¿Cuándo llegará la tecnologí­a a la PNC en beneficio público?


El requerimiento de los antecedentes policiales en diferentes instituciones privadas y públicas, como un requisito para considerar la opción a otorgar trabajo, se ha convertido en una costumbre, ya que la ley indica de forma clara y expresa que dicho requisito no es sine quanon para la obtención de una plaza o puesto de trabajo.

Fernando Mollinedo

Sin embargo, los patronos requieren los antecedentes como una medida mí­nima para saber si el futuro empleado ha tenido problemas con la ley, lo cual es razonable para, por lo menos, saber que sus trabajadores al menos cumplieron con ese requisito.

La obtención de los mismos en las diferentes comisarí­as es un paso tortuoso que implica sacrificio personal y la consabida exposición al peligro que significa levantarse muy de madrugada y acudir a las comisarí­as para hacer la fila respectiva y esperar de manera paciente, la entrega de número y luego la impresión de la boleta, proceso que se lleva de las cuatro de la mañana a las diez y treinta horas, más o menos.

El proceso de la entrega de los antecedentes policiales deberí­a de estar a la mano del público usuario, y el ciudadano que los necesitare pueda acudir a cualquier comisarí­a en cualquier dí­a y hora y mediante el pago de determinada cantidad, obtenerlos de manera inmediata por medio de las consolas computarizadas.

También, en lo relacionado con las denuncias que por diversas razones se presentan en las comisarí­as, debemos decir que, la persona denunciante debe enfrentarse con la atención deficiente en materia humana y técnica de l@s agentes que atienden de mal modo y en forma prepotente al público usuario.

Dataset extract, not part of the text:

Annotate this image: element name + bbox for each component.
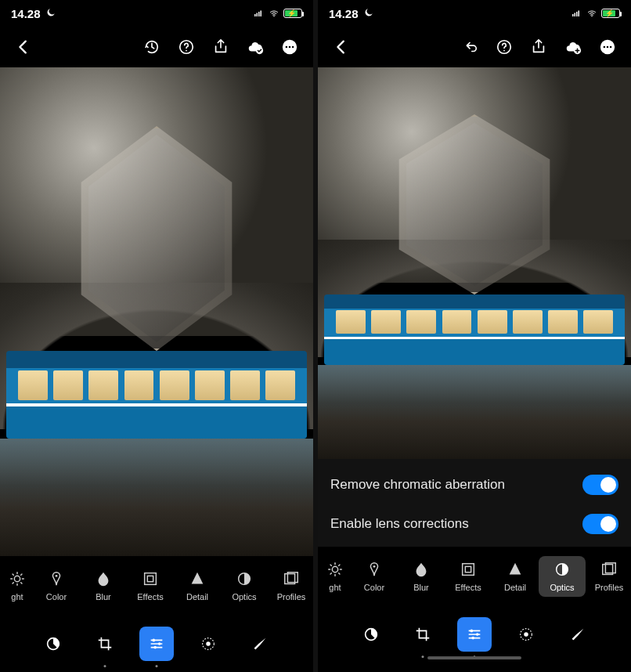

Las actuales autoridades de la Policí­a Nacional Civil deberí­an de manera urgente hacerse de los medios tecnológicos necesarios para superar el proceso manual y anticuado de prestar este servicio administrativo que en algunos casos no refleja la verdad de lo expuesto por l@s denunciantes, ya que por aspectos culturales, l@s agentes que redactan las denuncias ponen, quitan, aumentan o tergiversan las denuncias que redactan alterando el fondo de las mismas.

Denuncias de robos, asaltos, robo de vehí­culos, pérdida de documentos, extraví­o de personas, denuncias de agresión intrafamiliar y otros casos, bien podrí­an recibirse de manera técnica por medio de consolas computarizadas con los programas especí­ficos para la clase de denuncias que se interpongan.

Lo anterior, aunado con que dichas consolas computarizadas estén «en lí­nea» con el Ministerio Público y los Juzgados, a efecto de evitar el trámite burocrático y las consabidas «vueltas» que hasta el dí­a de hoy son necesarias para pedir y en su caso lograr que se inicien las investigaciones de hechos delictivos denunciados.

Oj Alá que el presupuesto de la Policí­a Nacional Civil de este año, permita dicho logro.